The research has been working in Xanthomonas campestris pv. campestris, a causative agent of black rot on cruciferous plants, one of the most serious diseases worldwide. Oxidative stress has been recognized as an initial component of plant defense system to combat pathogens during host-microbe interaction both compatible and incompatible ones. The genes that involved in oxidative stress response and protection in this bacterium will be isolated and functionally characterized to identify genes essential for bacterial pathogenicity. The knowledge would be applied to efficiently control this plant pathogen without the use of toxic chemicals.

Response of human pathogens to oxidative stress and drug resistance mechanism

Pseudomonas aeruginosa is one of the most important opportunistic bacterial pathogens that cause a variety of diseases, often serious, in patients with impaired immune response or in a critical condition. The incidence of P. aeruginosa nosocomial infection has increased worldwide. The ability of a pathogen to successfully invade the host is often linked to its capacity to overcome host defense including the oxidative burst during the host-pathogen interactions. We are interesting in the study of the defense machinery of P. aeruginosa against oxidative stress and how the expression of the defense systems are regulated. Example of the defense systems are OhrR-ohr and OspR-gpx.

Recently, we have shown in Acinetobacter spp, another human pathogen, the link between exposure to a biocide and an increase in both the resistance to the biocide and oxidative stress resistance by the exposed bacteria. The detailed molecular mechanism of how the cross-protection occurred is under investigation.

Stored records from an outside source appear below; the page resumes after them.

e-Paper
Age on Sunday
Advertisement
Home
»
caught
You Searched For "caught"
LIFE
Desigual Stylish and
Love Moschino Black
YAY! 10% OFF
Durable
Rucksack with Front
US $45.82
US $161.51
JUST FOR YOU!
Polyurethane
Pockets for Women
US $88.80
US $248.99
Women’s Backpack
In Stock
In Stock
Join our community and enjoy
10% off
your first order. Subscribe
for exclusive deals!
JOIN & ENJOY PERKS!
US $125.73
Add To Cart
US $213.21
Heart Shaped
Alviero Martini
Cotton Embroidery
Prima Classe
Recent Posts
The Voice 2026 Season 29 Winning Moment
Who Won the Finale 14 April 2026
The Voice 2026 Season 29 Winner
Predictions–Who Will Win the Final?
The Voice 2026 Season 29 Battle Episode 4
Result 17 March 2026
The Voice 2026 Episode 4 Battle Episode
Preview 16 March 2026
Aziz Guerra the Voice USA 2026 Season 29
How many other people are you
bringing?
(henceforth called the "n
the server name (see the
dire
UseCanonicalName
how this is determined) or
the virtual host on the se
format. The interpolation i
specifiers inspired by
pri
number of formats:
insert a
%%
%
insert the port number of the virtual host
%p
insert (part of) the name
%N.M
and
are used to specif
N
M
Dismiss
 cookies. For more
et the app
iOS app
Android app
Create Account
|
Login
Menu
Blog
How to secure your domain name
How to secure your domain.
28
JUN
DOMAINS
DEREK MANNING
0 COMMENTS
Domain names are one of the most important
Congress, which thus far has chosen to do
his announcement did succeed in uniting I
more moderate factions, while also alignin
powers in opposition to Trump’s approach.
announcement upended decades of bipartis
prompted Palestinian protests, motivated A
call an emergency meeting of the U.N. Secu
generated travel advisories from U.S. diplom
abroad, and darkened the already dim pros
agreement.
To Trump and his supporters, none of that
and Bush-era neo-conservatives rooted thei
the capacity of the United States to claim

Knowledge of how these microorganisms sense and overcome these stresses will help unravel the complexities of the infection and disease processes in humans.

Iron homeostatsis in pathogenic bacteria

We are interested in the regulation of iron homeostasis and oxidative stress response in Agrobacterium tumefaciens, a plant pathogen that causes crown gall tumor disease and belongs to the alpha-proteobacteria. Iron is an essential nutrient for nearly all forms of life but excessive amounts of iron can damage cells through the production of highly deleterious hydroxyl radicals via the Fenton reaction. Therefore, intracellular iron levels are tightly regulated and mostly occur at the transcription level. Iron regulation in alpha-proteobacteria very differs from most other bacteria. The transcriptional regulators RirA (rhizobial iron regulator) and Irr (iron response regulator) evolved to function in the regulation of iron-responsive genes involved in iron uptake, storage and utilization for maintaining iron homeostasis.

Iron deprivation and oxidative bursts are environmental stresses that bacteria inevitably encountered during interaction with their host. Bacterial pathogens have to overcome these stressful conditions in order to survive and successfully cause diseases. A. tumefaciens can serve as a model to study the roles RirA and Irr during host-pathogen interactions in members of alpha-proteobacteria including related animal and human pathogens. Understanding the important roles of RirA and Irr on the virulence of bacteria, in controlling iron homeostasis and stress response, and their mechanisms of gene regulation may provide a potential target for controlling diseases.

The research particularly focuses on the following questions: 1) How are genes regulated at the molecular level by RirA and Irr in response to metals? 2) Structure-function relationship in RirA and Irr proteins. 3) How do cells sense and respond to peroxide stress and nitric oxide stress via RirA and Irr? 4) How are RirA, Irr and other transcriptional regulators interacted to mediate the regulation of gene expression in response to diverse stressful conditions?